* _Exercise instructions_
Please report each line of the data below that contains "easy".
--- Provided data ---
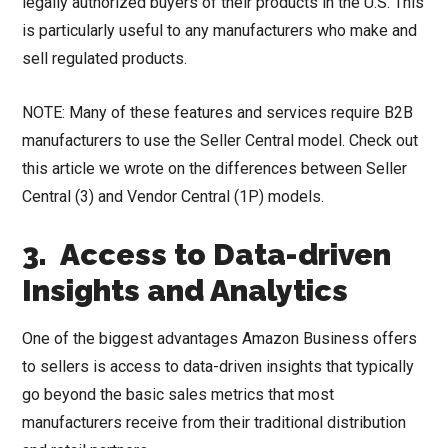
legally authorized buyers of their products in the U.S. This
is particularly useful to any manufacturers who make and
sell regulated products.
NOTE: Many of these features and services require B2B
manufacturers to use the Seller Central model. Check out
this article we wrote on the differences between Seller
Central (3) and Vendor Central (1P) models.
3. Access to Data-driven
Insights and Analytics
One of the biggest advantages Amazon Business offers
to sellers is access to data-driven insights that typically
go beyond the basic sales metrics that most
manufacturers receive from their traditional distribution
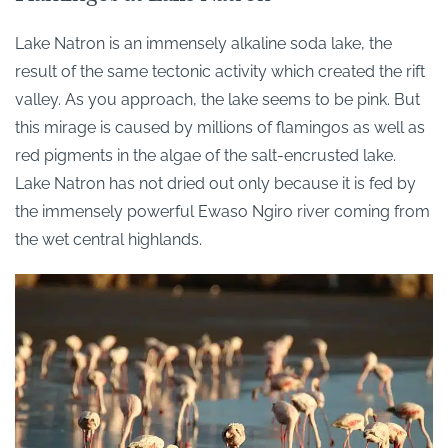
Lake Natron is an immensely alkaline soda lake, the
result of the same tectonic activity which created the rift
valley. As you approach, the lake seems to be pink. But
this mirage is caused by millions of flamingos as well as
red pigments in the algae of the salt-encrusted lake.
Lake Natron has not dried out only because it is fed by
the immensely powerful Ewaso Ngiro river coming from
the wet central highlands.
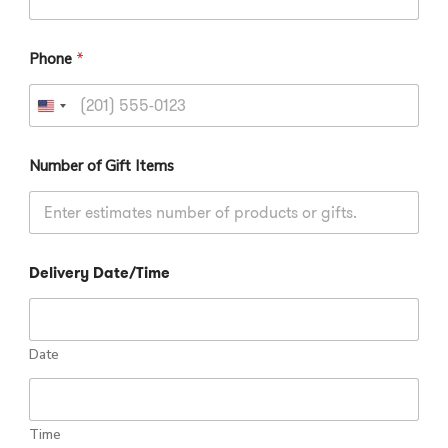
m
a
g
Phone
*
e
U
n
i
Number of Gift Items
t
e
d
S
Delivery Date/Time
t
a
t
e
Date
s
+
1
Time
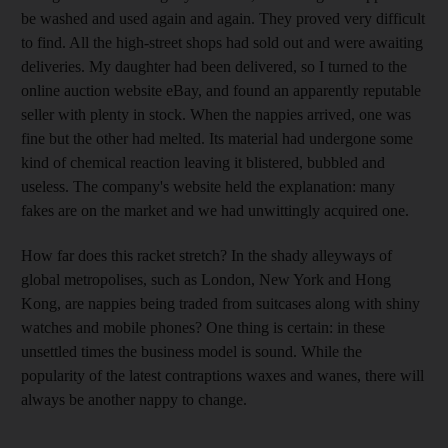
be washed and used again and again. They proved very difficult
to find. All the high-street shops had sold out and were awaiting
deliveries. My daughter had been delivered, so I turned to the
online auction website eBay, and found an apparently reputable
seller with plenty in stock. When the nappies arrived, one was
fine but the other had melted. Its material had undergone some
kind of chemical reaction leaving it blistered, bubbled and
useless. The company's website held the explanation: many
fakes are on the market and we had unwittingly acquired one.
How far does this racket stretch? In the shady alleyways of
global metropolises, such as London, New York and Hong
Kong, are nappies being traded from suitcases along with shiny
watches and mobile phones? One thing is certain: in these
unsettled times the business model is sound. While the
popularity of the latest contraptions waxes and wanes, there will
always be another nappy to change.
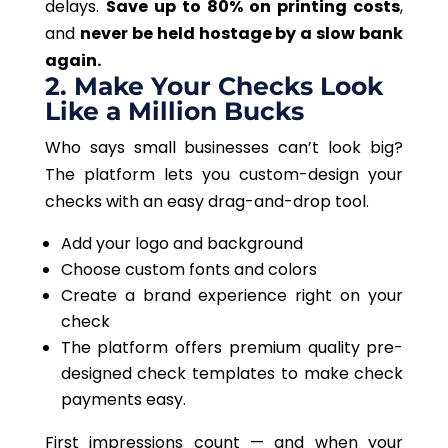
delays.
Save up to 80% on printing costs
,
and
never be held hostage by a slow bank
again.
2. Make Your Checks Look
Like a Million Bucks
Who says small businesses can’t look big?
The platform lets you custom-design your
checks with an easy drag-and-drop tool.
Add your logo and background
Choose custom fonts and colors
Create a brand experience right on your
check
The platform offers premium quality pre-
designed check templates to make check
payments easy.
First impressions count
— and
when your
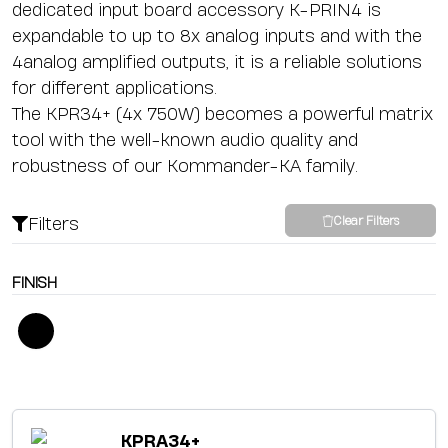
dedicated input board accessory K-PRIN4 is
expandable to up to 8x analog inputs and with the
4analog amplified outputs, it is a reliable solutions
for different applications.
The KPR34+ (4x 750W) becomes a powerful matrix
tool with the well-known audio quality and
robustness of our Kommander-KA family.
Filters
Clear Filters
FINISH
KPRA34+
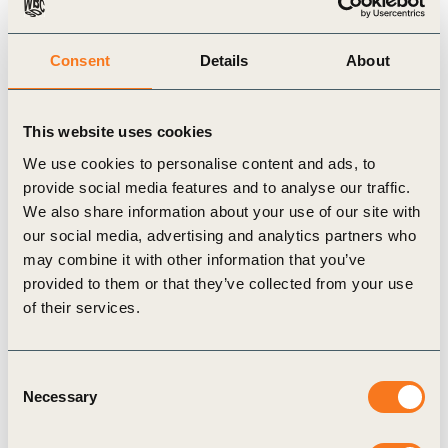
Related Materials
Consent
Details
About
Publication
This website uses cookies
We use cookies to personalise content and ads, to
provide social media features and to analyse our traffic.
We also share information about your use of our site with
our social media, advertising and analytics partners who
may combine it with other information that you’ve
provided to them or that they’ve collected from your use
of their services.
4 Apr, 2024
Entreprises pour l’Environnement: 2030
Milestone for the Ecological Transition
Consent
This publication was originally published on 15
Necessary
Selection
February 2024 by WBCSD’s Global Network
Partner in France, Entreprises pour l’Environment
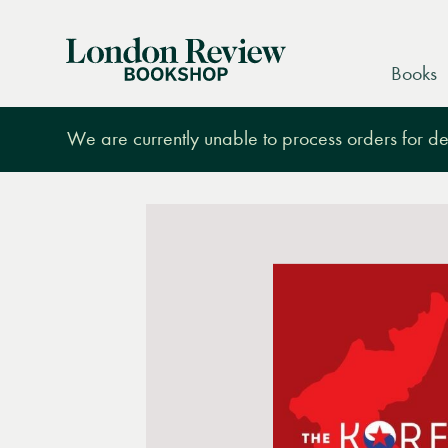
London
Books
Review
Bookshop
We are currently unable to process orders for des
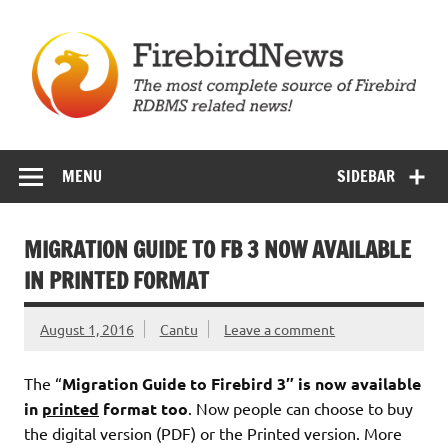
Skip
to
content
Firebird News
MENU
SIDEBAR
MIGRATION GUIDE TO FB 3 NOW AVAILABLE
IN PRINTED FORMAT
August 1, 2016
Cantu
Leave a comment
The “
Migration Guide to Firebird 3″ is now available
in
printed
format too
. Now people can choose to buy
the digital version (PDF) or the Printed version. More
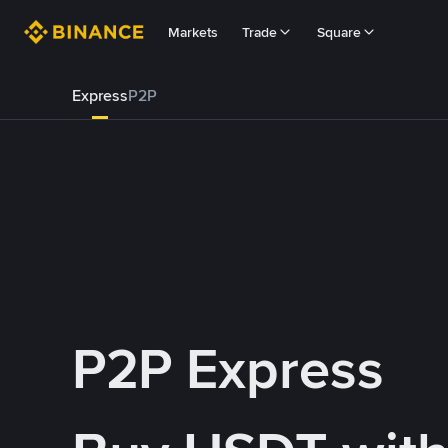
Markets
Trade
Square
Express
P2P
P2P Express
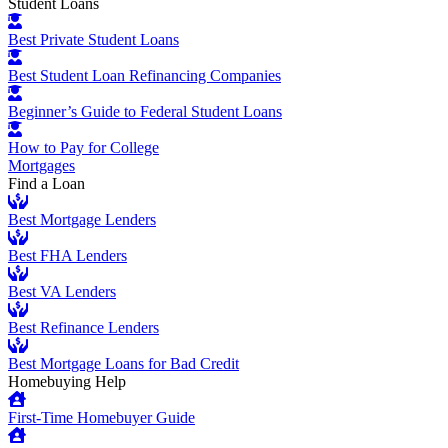
Student Loans
Best Private Student Loans
Best Student Loan Refinancing Companies
Beginner’s Guide to Federal Student Loans
How to Pay for College
Mortgages
Find a Loan
Best Mortgage Lenders
Best FHA Lenders
Best VA Lenders
Best Refinance Lenders
Best Mortgage Loans for Bad Credit
Homebuying Help
First-Time Homebuyer Guide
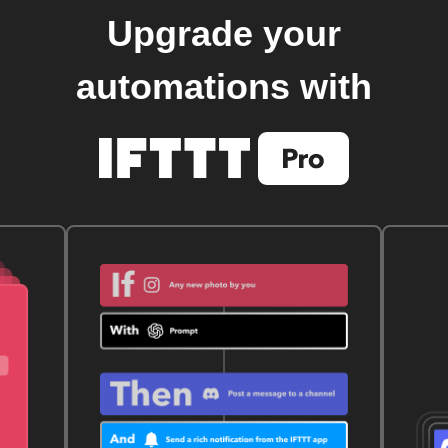
Upgrade your
automations with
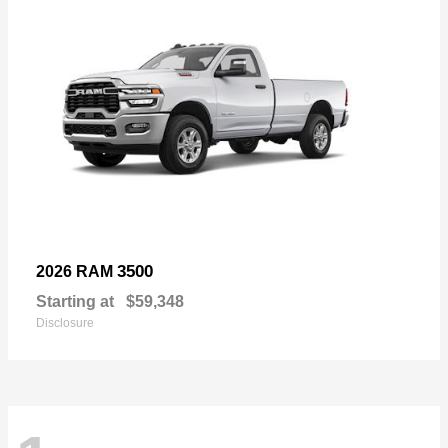
3500
2026 RAM
Starting at
$59,348
Disclosure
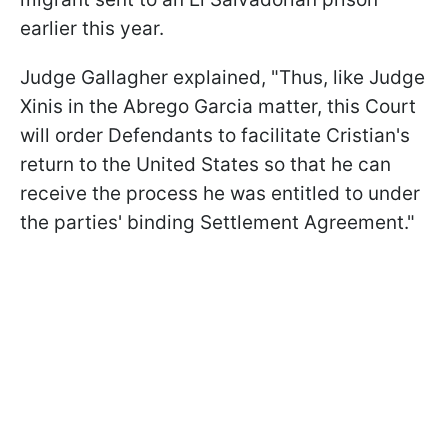
earlier this year.
Judge Gallagher explained, "Thus, like Judge
Xinis in the Abrego Garcia matter, this Court
will order Defendants to facilitate Cristian's
return to the United States so that he can
receive the process he was entitled to under
the parties' binding Settlement Agreement."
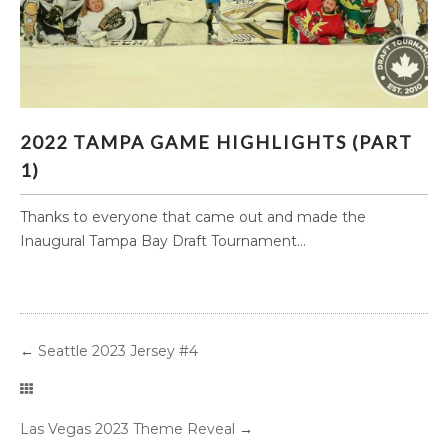
2022 TAMPA GAME HIGHLIGHTS (PART 1)
2022 TAMPA GAME HIGHLIGHTS (PART
1)
Thanks to everyone that came out and made the
Inaugural Tampa Bay Draft Tournament...
←
Seattle 2023 Jersey #4
Las Vegas 2023 Theme Reveal
→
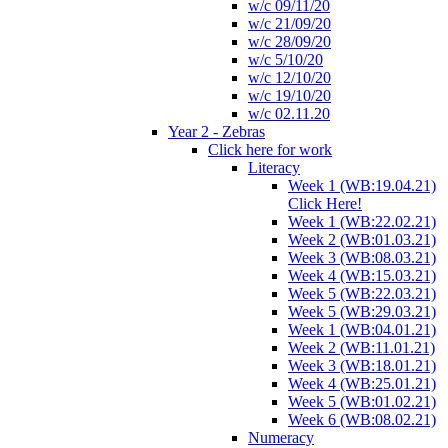
w/c 09/11/20
w/c 21/09/20
w/c 28/09/20
w/c 5/10/20
w/c 12/10/20
w/c 19/10/20
w/c 02.11.20
Year 2 - Zebras
Click here for work
Literacy
Week 1 (WB:19.04.21)
Click Here!
Week 1 (WB:22.02.21)
Week 2 (WB:01.03.21)
Week 3 (WB:08.03.21)
Week 4 (WB:15.03.21)
Week 5 (WB:22.03.21)
Week 5 (WB:29.03.21)
Week 1 (WB:04.01.21)
Week 2 (WB:11.01.21)
Week 3 (WB:18.01.21)
Week 4 (WB:25.01.21)
Week 5 (WB:01.02.21)
Week 6 (WB:08.02.21)
Numeracy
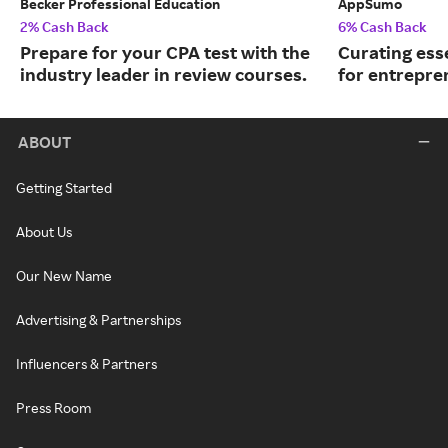
Becker Professional Education
AppSumo
2% Cash Back
6% Cash Back
Prepare for your CPA test with the
Curating ess
industry leader in review courses.
for entrepre
ABOUT
Getting Started
About Us
Our New Name
Advertising & Partnerships
Influencers & Partners
Press Room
---
* _Result below_
checks with an easy drag-and-drop tool.
payments easy.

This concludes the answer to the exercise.